The uses of SQL include modifying database table and index structures; adding, updating and deleting rows of data; and retrieving subsets of information from within a database for transaction processing and analytics applications. Queries and other SQL operations take the form of commands written as statements — commonly used SQL statements include select, add, insert, update, delete, create, alter and truncate.

SQL became the de facto standard programming language for relational databases after they emerged in the late 1970s and early 1980s. Also known as SQL databases, relational systems comprise a set of tables containing data in rows and columns. Each column in a table corresponds to a category of data — for example, customer name or address — while each row contains a data value for the intersecting column.
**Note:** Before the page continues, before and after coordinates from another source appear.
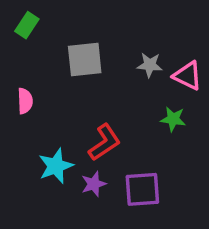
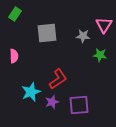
pink triangle: (188, 76) -> (104, 25), moved, turned 36
green star: (173, 119) -> (100, 55), moved

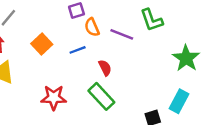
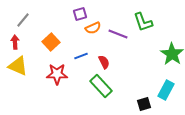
orange semicircle: (92, 27) -> (93, 28), turned -91
blue line: (78, 50) -> (81, 56), moved
red star: (54, 98) -> (57, 74), moved

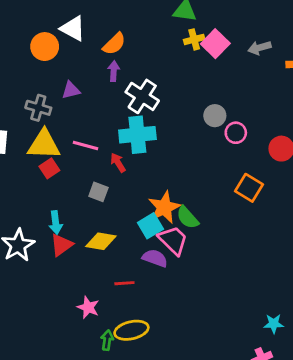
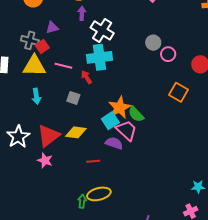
red square: (49, 168) -> (42, 47), moved
cyan arrow: (56, 223) -> (36, 96), moved
red triangle: (61, 245) -> (48, 136), size x1.4
pink star: (88, 307) -> (45, 160), moved

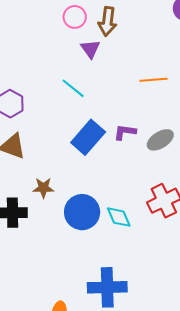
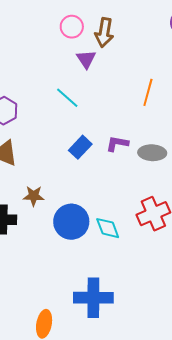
orange line: (154, 80) -> (148, 92), turned -72
blue rectangle: (88, 137) -> (80, 147), size x0.7
gray ellipse: (160, 140) -> (152, 153), turned 32

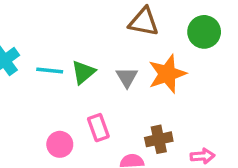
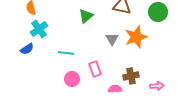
cyan line: (50, 70) -> (66, 53), moved
green triangle: (83, 72) -> (86, 16), moved

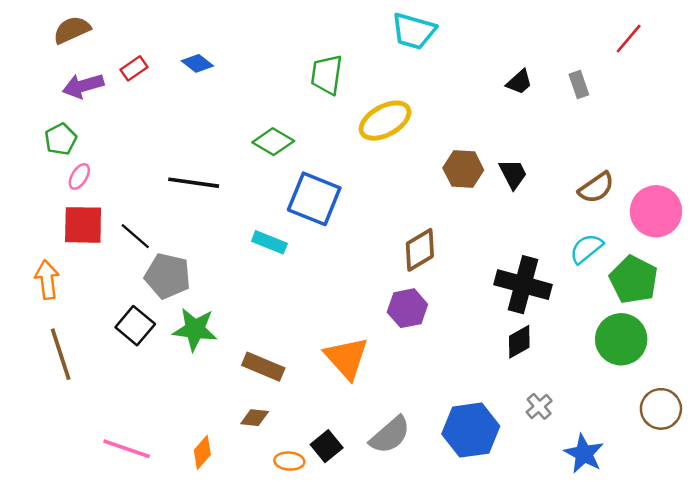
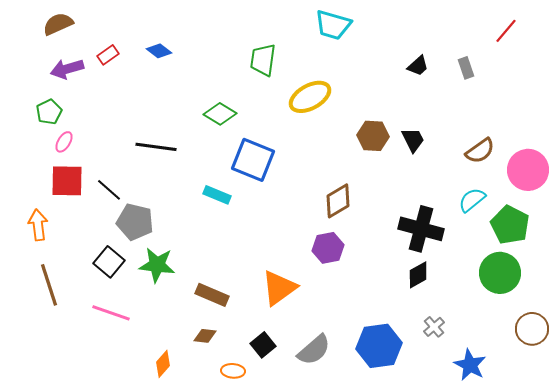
orange triangle: (346, 358) -> (279, 288), turned 36
black square: (327, 446) -> (263, 345), moved
pink line: (127, 449) -> (111, 313), moved

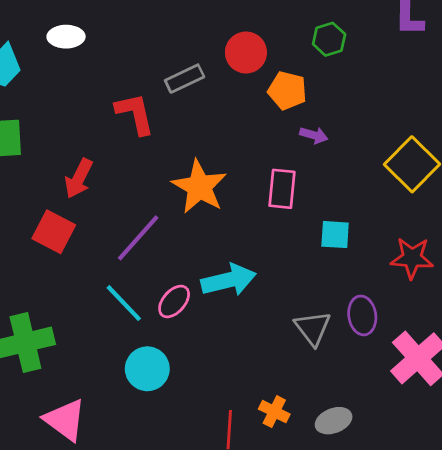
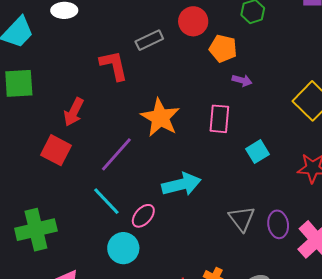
cyan square: (335, 235) -> (258, 152), turned -35
pink ellipse: (174, 301) -> (143, 216), moved
purple ellipse: (362, 315) -> (278, 224), moved

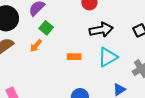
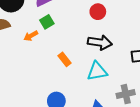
orange rectangle: (74, 57) -> (64, 59), turned 32

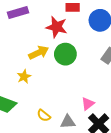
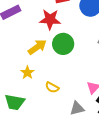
yellow semicircle: (44, 116) -> (52, 87), moved

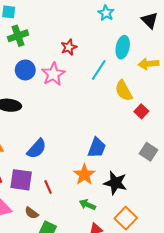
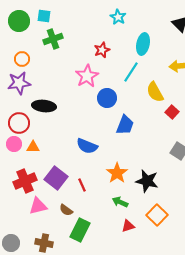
cyan star: (106, 13) -> (118, 17), moved
cyan ellipse: (123, 47) -> (143, 44), moved
blue circle: (25, 70) -> (107, 98), moved
blue trapezoid: (97, 148) -> (125, 125), moved
blue semicircle: (37, 149) -> (87, 146), moved, turned 70
purple square: (21, 180) -> (56, 178), turned 30

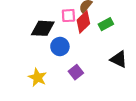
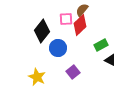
green rectangle: (106, 24) -> (101, 45), moved
black diamond: (43, 28) -> (42, 31), turned -55

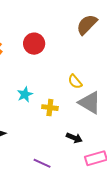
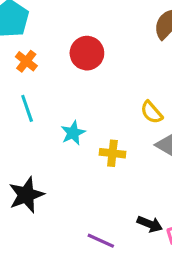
black arrow: (74, 138) -> (150, 224), moved

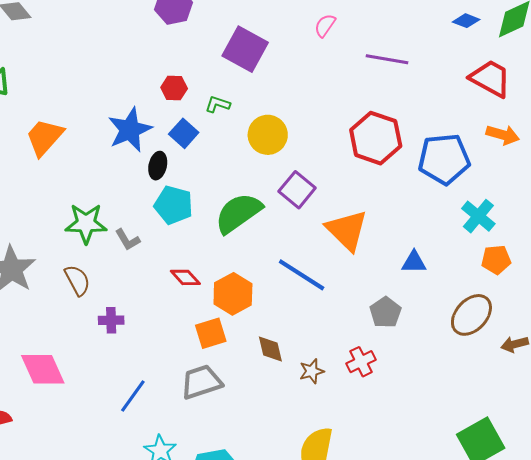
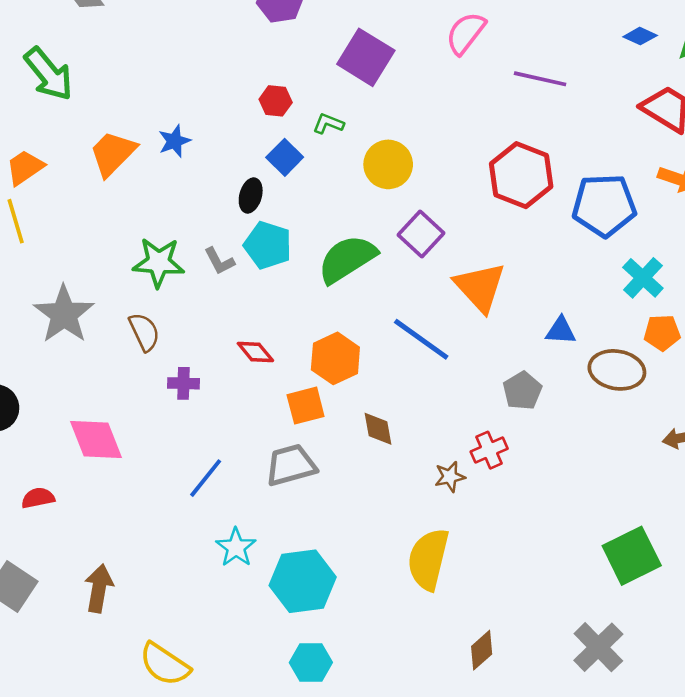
pink semicircle: (325, 25) -> (466, 33), size x1.5
blue star: (130, 130) -> (174, 141), moved, size x0.6
gray L-shape: (128, 240) -> (219, 261), moved
red diamond: (185, 277) -> (255, 352), moved
brown ellipse: (471, 315) -> (617, 370), moved, turned 54
brown star: (312, 371) -> (450, 477), moved

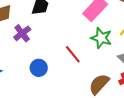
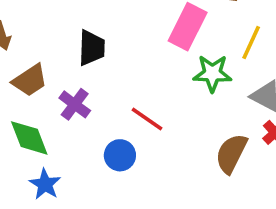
red line: (73, 54) -> (147, 119), moved

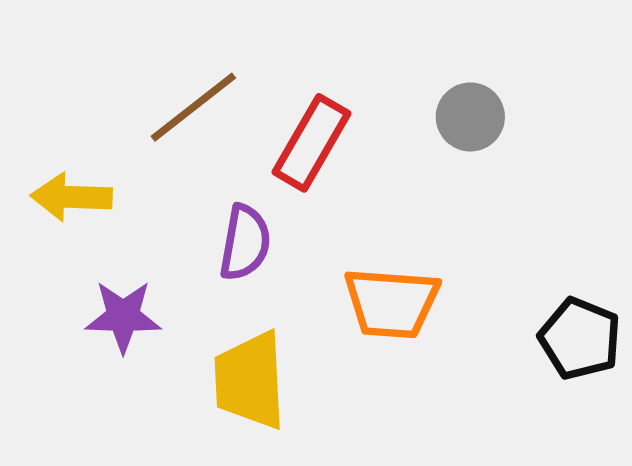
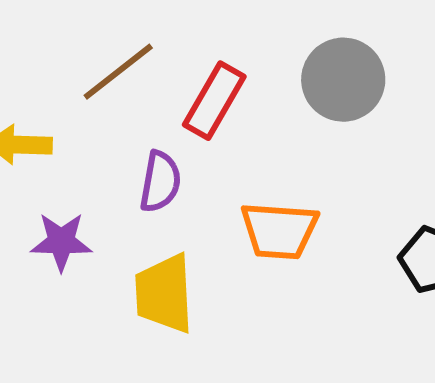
gray circle: (470, 117) -> (343, 80), size x1.5

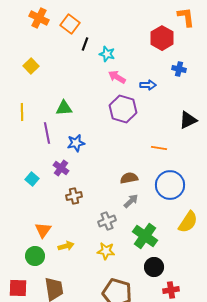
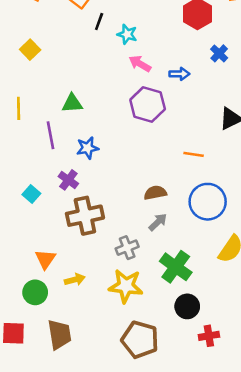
blue cross: (179, 69) -> (219, 53), turned 32
brown cross: (74, 196) -> (85, 216), size x1.8
yellow star: (106, 251) -> (126, 286), size x1.5

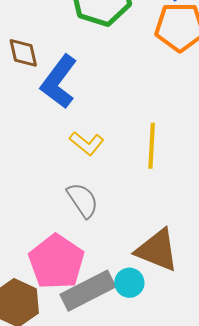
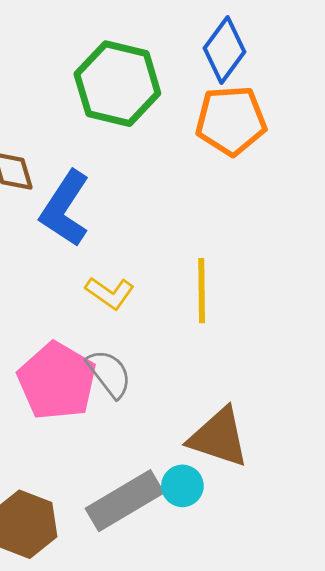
pink pentagon: (56, 262) -> (57, 381), moved

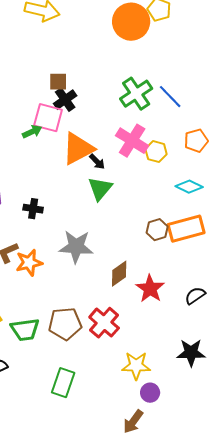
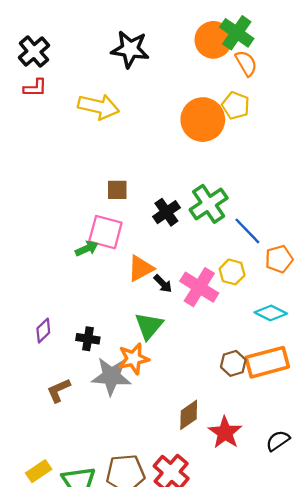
blue line: (170, 97) -> (247, 231), moved
black cross: (65, 100) -> (166, 212), moved
pink cross: (132, 141) -> (199, 287), moved
orange triangle: (78, 149) -> (141, 268), size x0.7
green triangle: (100, 189) -> (149, 326), moved
gray star: (76, 247) -> (111, 376), moved
orange star: (29, 263) -> (134, 359), moved

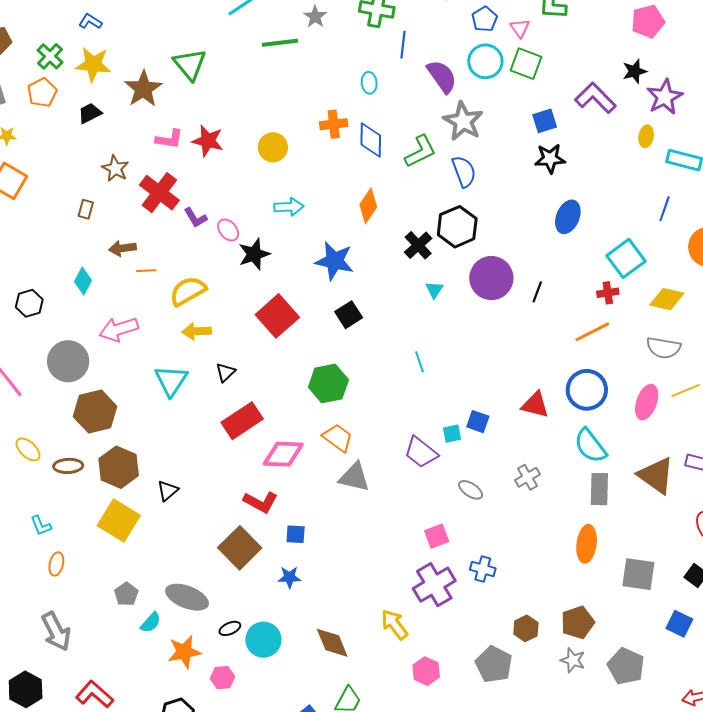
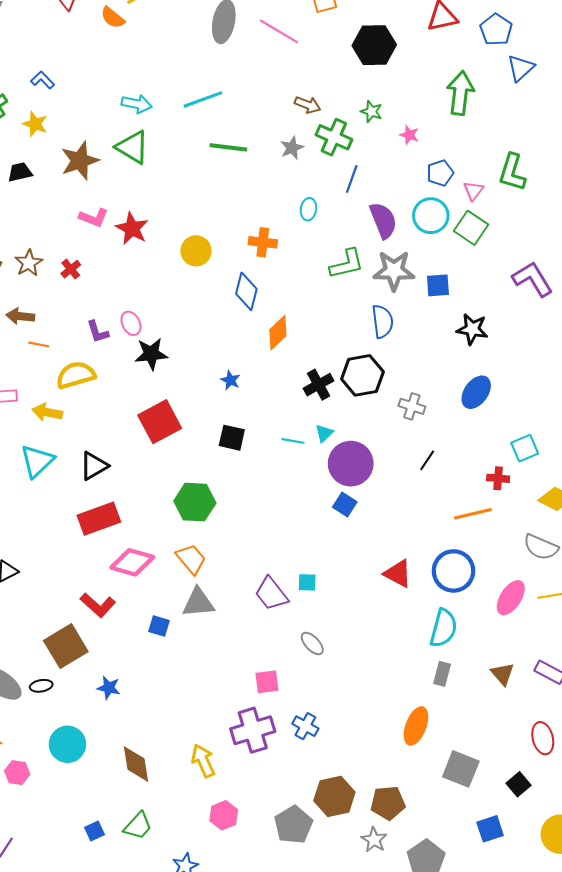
gray star: (315, 17) -> (292, 148), moved
yellow star: (93, 64) -> (35, 124), size x0.7
green triangle: (190, 64) -> (132, 147), turned -33
gray star: (463, 121) -> (394, 271), turned 30
blue square: (545, 121) -> (438, 285), moved
blue diamond: (371, 140) -> (246, 291), moved
green L-shape: (420, 151) -> (347, 264), moved
brown star: (115, 169) -> (29, 263), moved
red cross: (159, 193) -> (71, 269), size x0.5
cyan arrow: (289, 207) -> (137, 104), moved
purple L-shape: (195, 218) -> (98, 332), moved
cyan square: (626, 258) -> (525, 448), size x0.7
blue star: (334, 261) -> (230, 380), size x0.5
purple circle: (491, 278) -> (351, 464), moved
black square: (349, 315) -> (232, 438), turned 32
yellow arrow: (197, 331) -> (47, 412), moved
cyan line: (420, 362) -> (293, 441), moved, turned -75
black triangle: (225, 372) -> (94, 466), size x1.4
blue square: (478, 422) -> (345, 505), moved
cyan semicircle: (590, 446) -> (443, 628), turned -141
brown triangle: (656, 475) -> (503, 674), size x0.6
gray triangle: (354, 477) -> (198, 603), turned -32
gray cross: (528, 477) -> (412, 406), moved, turned 35
gray rectangle: (599, 489) -> (442, 674), size x0.7
blue square: (296, 534) -> (159, 626), moved
blue square: (679, 624) -> (490, 829), turned 32
black ellipse: (230, 628) -> (41, 686), moved
brown hexagon: (526, 628) -> (334, 796), size x1.5

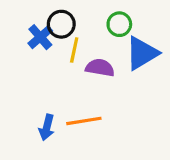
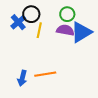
purple semicircle: (100, 68) -> (65, 30), moved

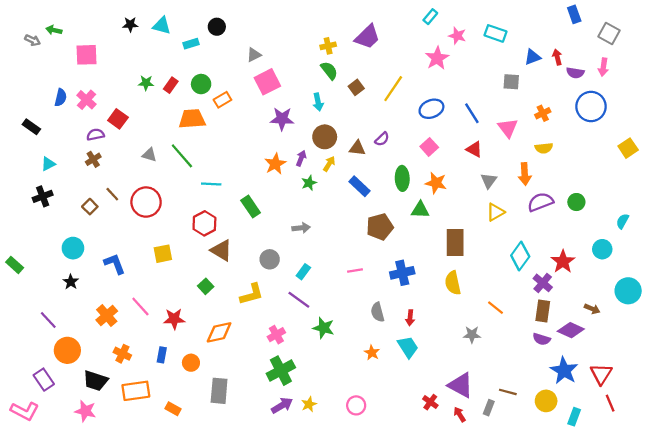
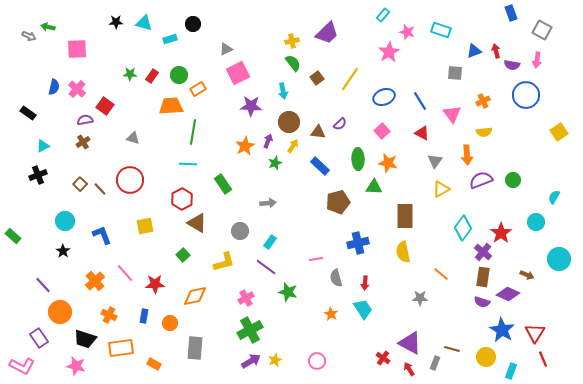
green line: (182, 156) -> (193, 132), moved, turned 50
brown line: (112, 194) -> (100, 189), moved
pink line: (355, 271) -> (316, 259), moved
SQL standard and proprietary extensions

An official SQL standard was adopted by the American National Standards Institute (ANSI) in 1986 and then by the International Organization for Standardization, known as ISO, in 1987. More than a half-dozen joint updates to the standard have been released by the two standards development bodies since then; as of this writing, the most recent version is SQL:2011, approved that year.

Both proprietary and open source relational database management systems built around SQL are available for use by organizations. They include Microsoft SQL Server, Oracle Database, IBM DB2, SAP HANA, SAP Adaptive Server, MySQL (now owned by Oracle) and PostgreSQL. However, many of these database products support SQL with proprietary extensions to the standard language for procedural programming and other functions. For example, Microsoft offers a set of extensions called Transact-SQL (T-SQL), while Oracle’s extended version of the standard is PL/SQL. As a result, the different variants of SQL offered by vendors aren’t fully compatible with one another.

SQL commands and syntax

SQL commands are divided into several different types, among them data manipulation language (DML) and data definition language (DDL) statements, transaction controls and security measures. The DML vocabulary is used to retrieve and manipulate data, while DDL statements are for defining and modifying database structures. The transaction controls help manage transaction processing, ensuring that transactions are either completed or rolled back if errors or problems occur. The security statements are used to control database access as well as to create user roles and permissions.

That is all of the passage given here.